Lisa M. Campana, B.S.1,6; Gari D. Clifford, Ph.D.2,3,6,7; John Trinder, Ph.D.4; Stephen D. Pittman, M.S.5; Atul Malhotra, M.D., F.A.A.S.M.6,7
1Boston University, Boston, MA; 2University of Oxford, Oxford, UK; 3Massachusetts Institute of Technology, Boston, MA; 4University of Melbourne, Melbourne, Australia; 5Philips-Home Healthcare Solutions, Boston, MA; 6Brigham and Women's Hospital Boston, MA; 7Harvard Medical School Boston, MA

Study Objectives:

To determine if electrocardiographic parameters are predictive of response to non-pharmacological insomnia therapy.

Design:

Secondary analysis of heart rate parameters from a double blind, randomized, sham-controlled trial at multiple study sites.

Setting:

Six sites in the United States were used for the data collection.

Participants:

One hundred ninety-eight healthy subjects with no sleep disorders.

Interventions:

Subjects were studied on 2 consecutive nights, a baseline night and a therapy night. On the therapy night, subjects were phase advanced 4 h and randomized to receive either sham or vestibular stimulation, an experimental therapy for insomnia.

Measurements and Results:

ECG data were recorded and analyzed for the 5-min periods preceding and following sleep onset.

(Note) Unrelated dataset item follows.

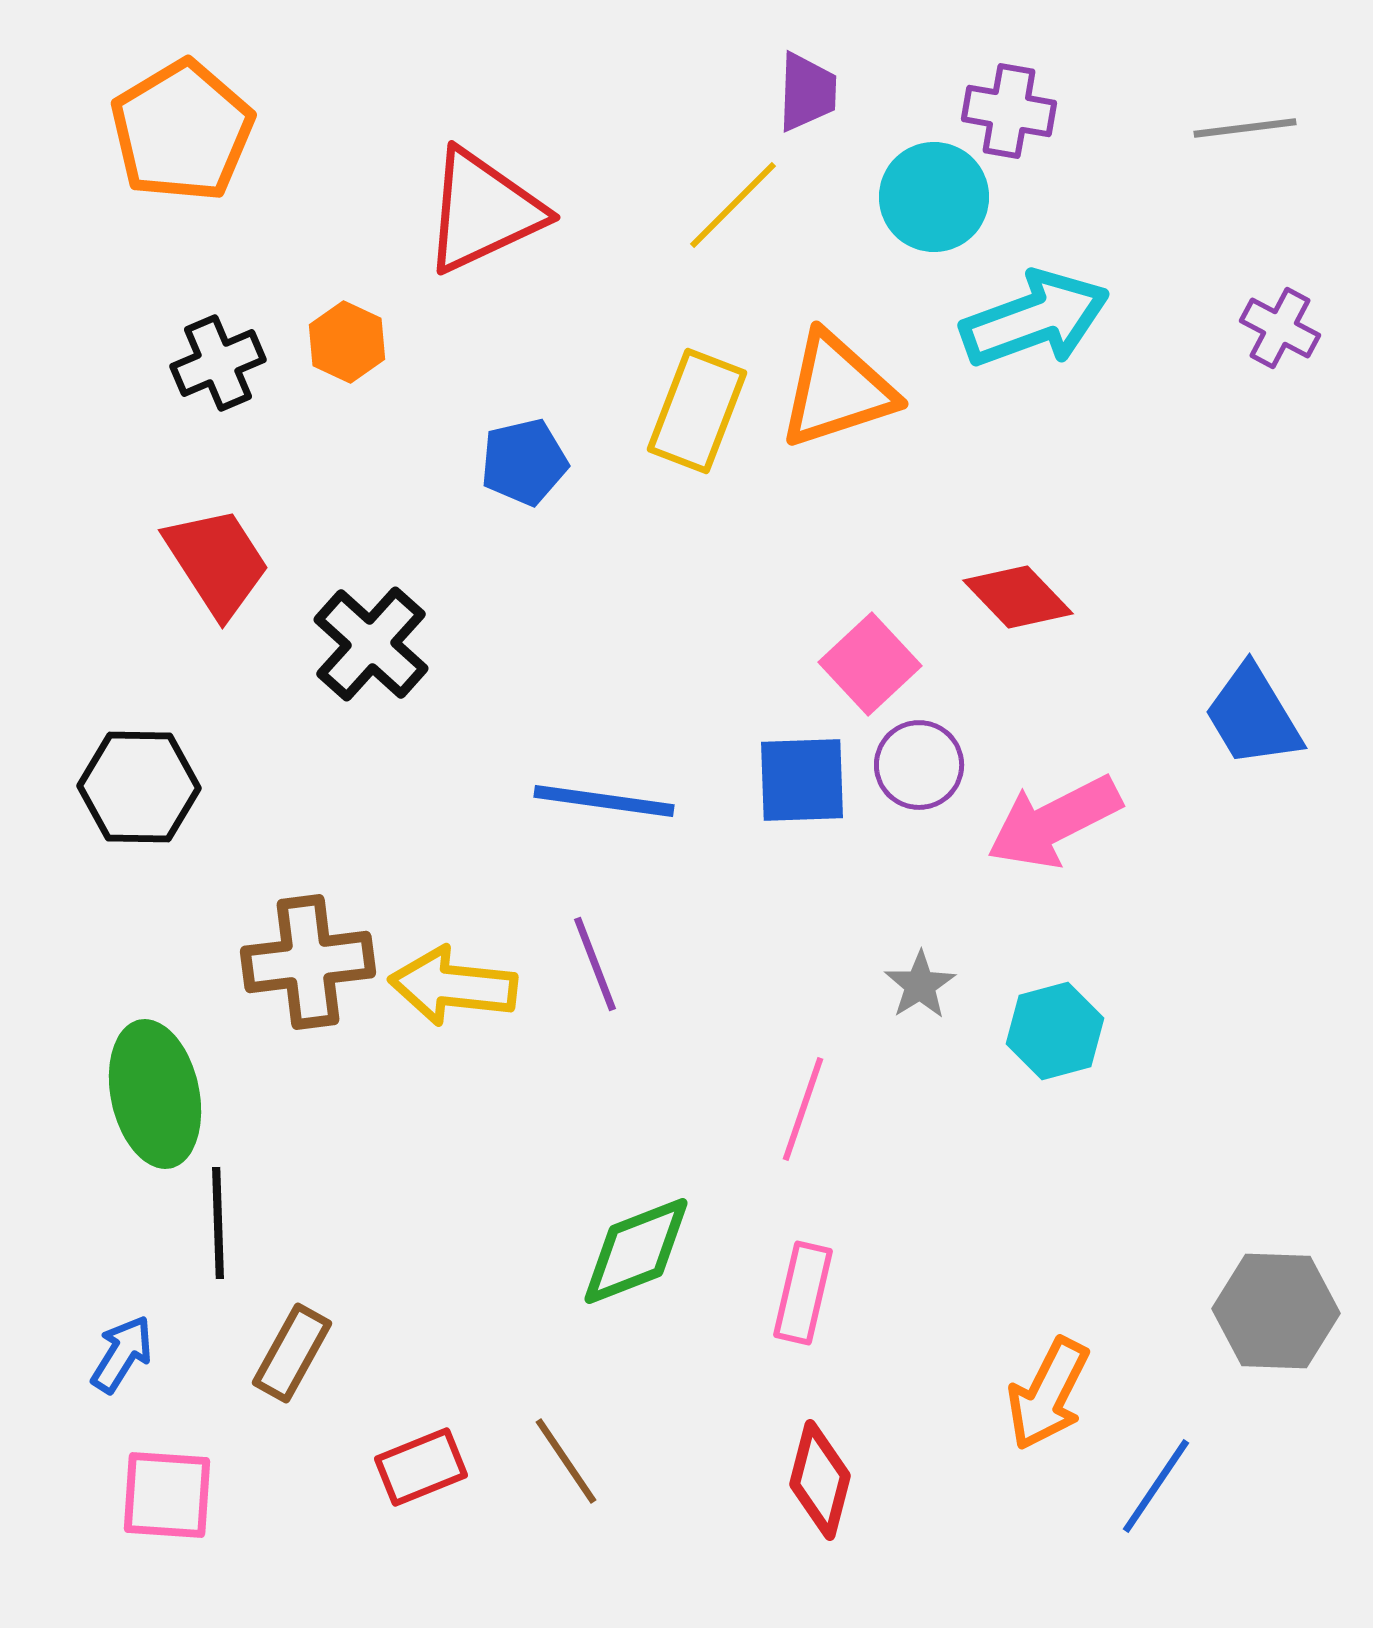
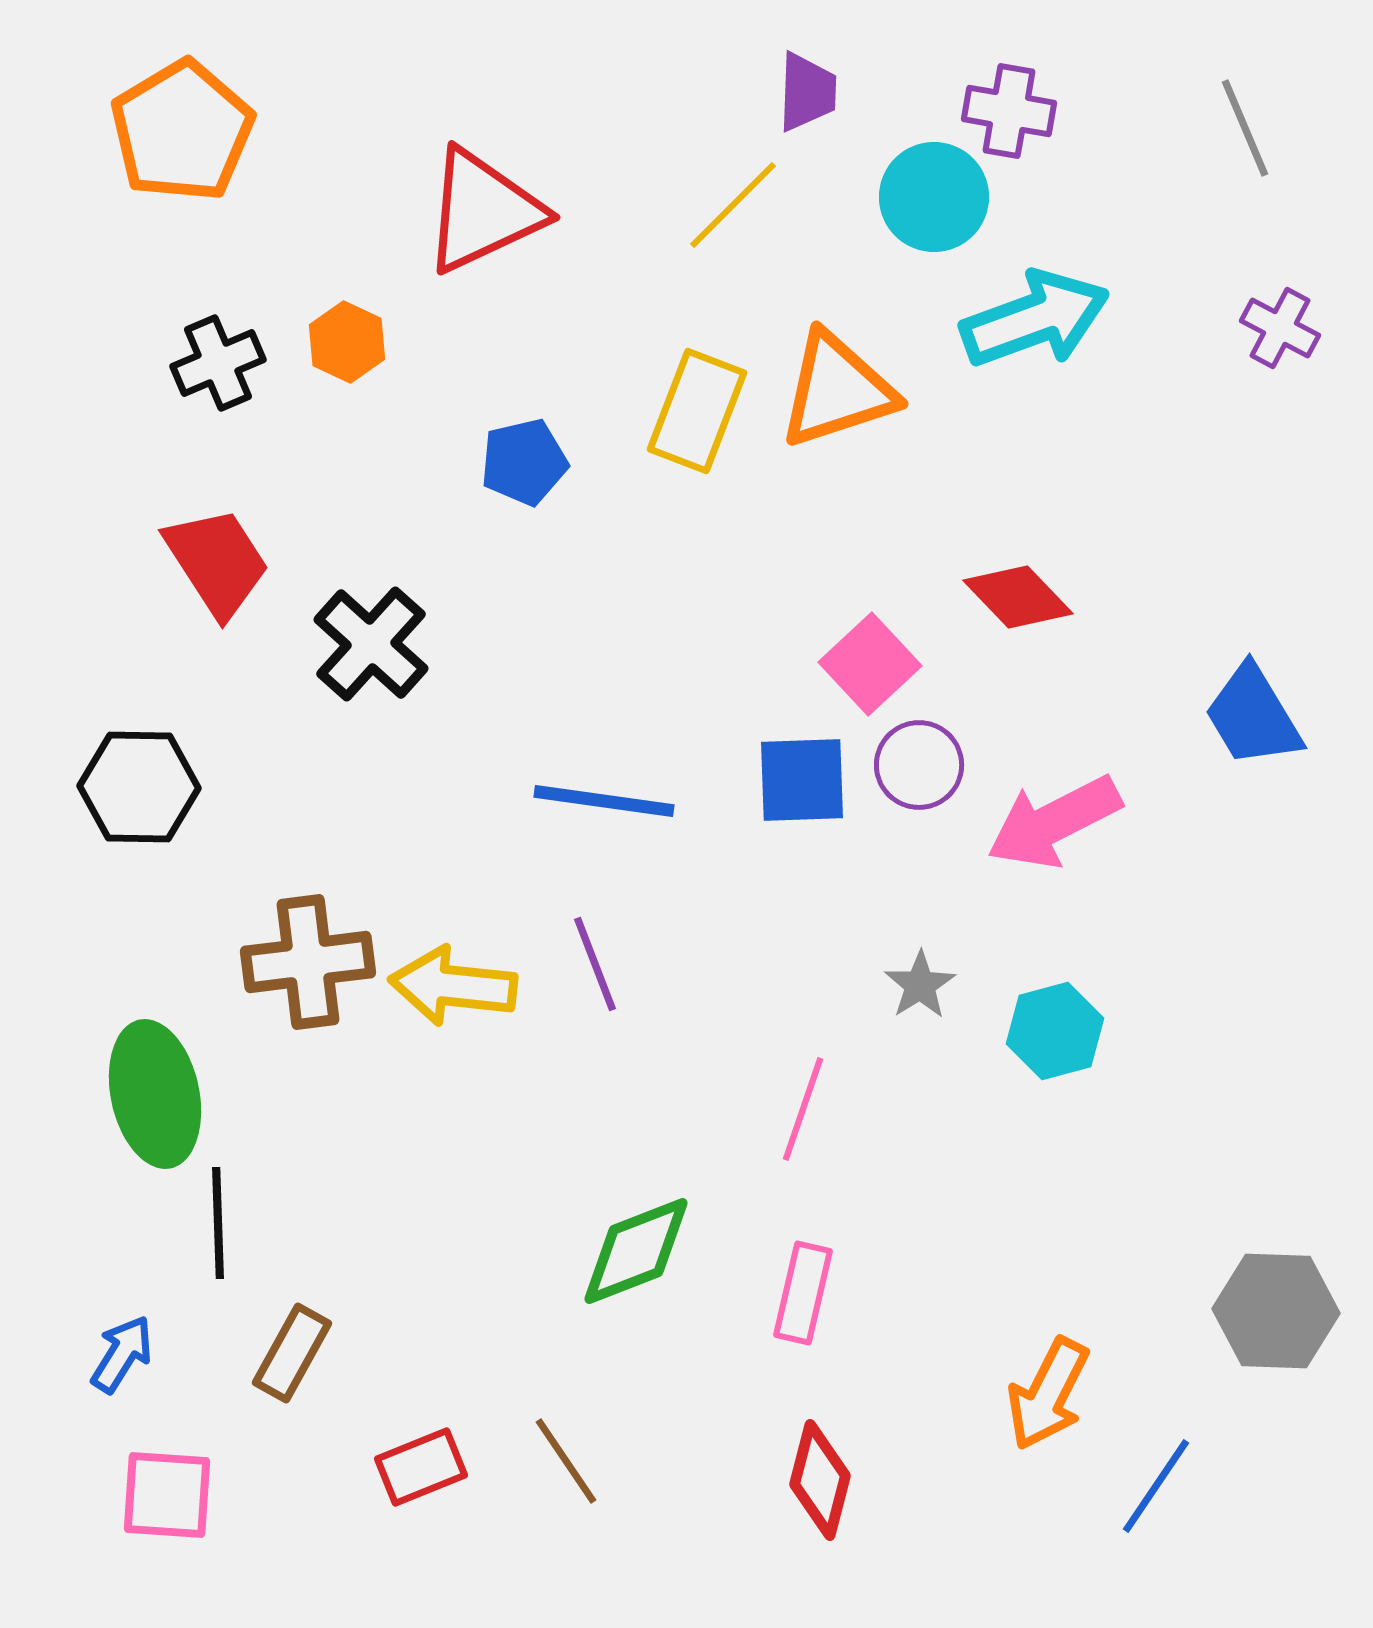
gray line at (1245, 128): rotated 74 degrees clockwise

Analyses were conducted on those who did and did not respond to therapy, as defined by latency from bedtime to persistent sleep (LPS). Responders to therapy were found to have higher low-frequency (LF) power at baseline during wakefulness than non-responders, and responders had higher high-frequency (HF) power during therapy than non-responders on therapy. Furthermore, responders > 35 y had elevated LF power at baseline than non-responders > 35 y (p < 0.05). No differences were seen in the sham group in identical analyses, ruling out a nonspecific effect of sleep onset.

Conclusions:

Heart rate variability analyses indicate that differences exist between those who respond to insomnia therapy and those that do not, particularly in an older subset of subjects. Further research into the use of ECG and other physiological parameters to stratify response to therapeutic interventions is warranted.

Citation:

Campana LM; Clifford GD; Trinder J; Pittman SD; Malhotra A. A possible method to predict response to non-pharmacological insomnia therapy. J Clin Sleep Med 2011;7(4):370-375.